Woolf continually comes back to her main idea that money is an essential part of allowing women to write great fiction. While this is usually expressed as the need for money to provide less hostile living situations and more independence, here she makes the point that getting money for something legitimizes that very thing. Therefore, the more women are paid for their writing, the more it will be accepted as literature.


Cleopatra's only feeling about Octavia is one of jealousy.

Mary Beton, Chapter 5

In men's fiction women's relationships with each other are not friendly. They compete with each other for men or are jealous of other women because men find them attractive. Cleopatra is jealous of Octavia because Antony marries Octavia.

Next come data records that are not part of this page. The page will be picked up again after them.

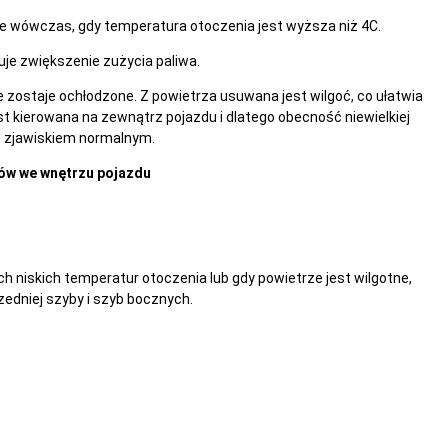
znie wówczas, gdy temperatura otoczenia jest wyższa niż 4C.
uje zwiększenie zużycia paliwa.
e zostaje ochłodzone. Z powietrza usuwana jest wilgoć, co ułatwia
t kierowana na zewnątrz pojazdu i dlatego obecność niewielkiej
 zjawiskiem normalnym.
ków we wnętrzu pojazdu
h niskich temperatur otoczenia lub gdy powietrze jest wilgotne,
edniej szyby i szyb bocznych.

However, in Mary Carmichael's novel, two women are friends and colleagues. They have a relationship apart from men, one that is invisible to men.


Suppose ... men were only represented in literature as ... lovers of women ... how literature would suffer!

Mary Beton, Chapter 5

Mary Beton makes the point that in fiction written by men, women are only seen in relation to the men who are their lovers. To make her point clear, she asks the audience to imagine what literature would look like if the only stories told about men were ones in which they were women's lovers. What if this were men's only role in stories?


Fellows and scholars only allowed on the grass! ... Aspiring and graceful female novelists this way!

Mary Beton, Chapter 5

As she reads Mary Carmichael's book, Mary Beton worries "the bishops and ... patriarchs" will obstruct Carmichael with their rules and conventions that keep women from rising. The first sentence refers to the experiences Mary Beton has in Chapter 1—a man shoos her off the grass and onto the path, and another blocks her from entering the library. The second sentence refers to the idea women are equipped for novel writing but not other kinds of writing, and that graceful women are more accepted as writers than less beautiful or wealthy women.


Some marriage of opposites has to be consummated.

Mary Beton, Chapter 6

The "marriage of opposites" Mary Beton refers to is the "marriage" of male and female parts of the brain. If these two parts do not work together, the brain will be too female or too male, both of which diminish the greatness of the writing.


Intellectual freedom depends upon material things. Poetry depends upon intellectual freedom.

Narrator, Chapter 6

At the end of the essay, Woolf assumes control of the voice again and sums up her argument by drawing a straight line from material things—like money and a room of one's own—to the ability to produce works of genius. She follows these statements with: "Women ... have not had a ... chance of writing poetry," and ends with, "That is why I have laid ... stress on money and a room of one's own."